Across these entries, count the lines holding the string "الخامس"; the number is the whole answer.

Collected data:
________________
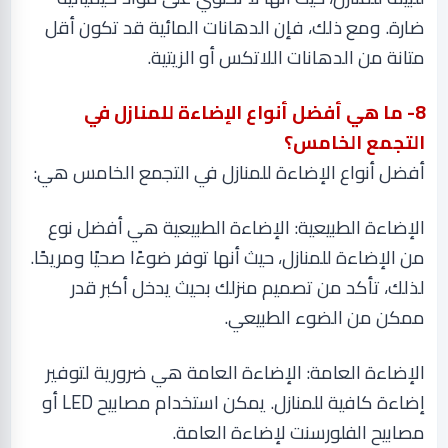
ضارة. ومع ذلك، فإن الدهانات المائية قد تكون أقل
متانة من الدهانات اللاتكس أو الزيتية
.
8
- ما هي أفضل أنواع الإضاءة للمنازل في
التجمع الخامس؟
أفضل أنواع الإضاءة للمنازل في التجمع الخامس هي
:
الإضاءة الطبيعية: الإضاءة الطبيعية هي أفضل نوع
من الإضاءة للمنازل، حيث أنها توفر ضوءًا صحيًا ومريحًا.
لذلك، تأكد من تصميم منزلك بحيث يدخل أكبر قدر
ممكن من الضوء الطبيعي
.
الإضاءة العامة: الإضاءة العامة هي ضرورية لتوفير
إضاءة كافية للمنازل. يمكن استخدام مصابيح
LED
أو
مصابيح الفلورسنت لإضاءة العامة
.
________________
**Problem solution**. 2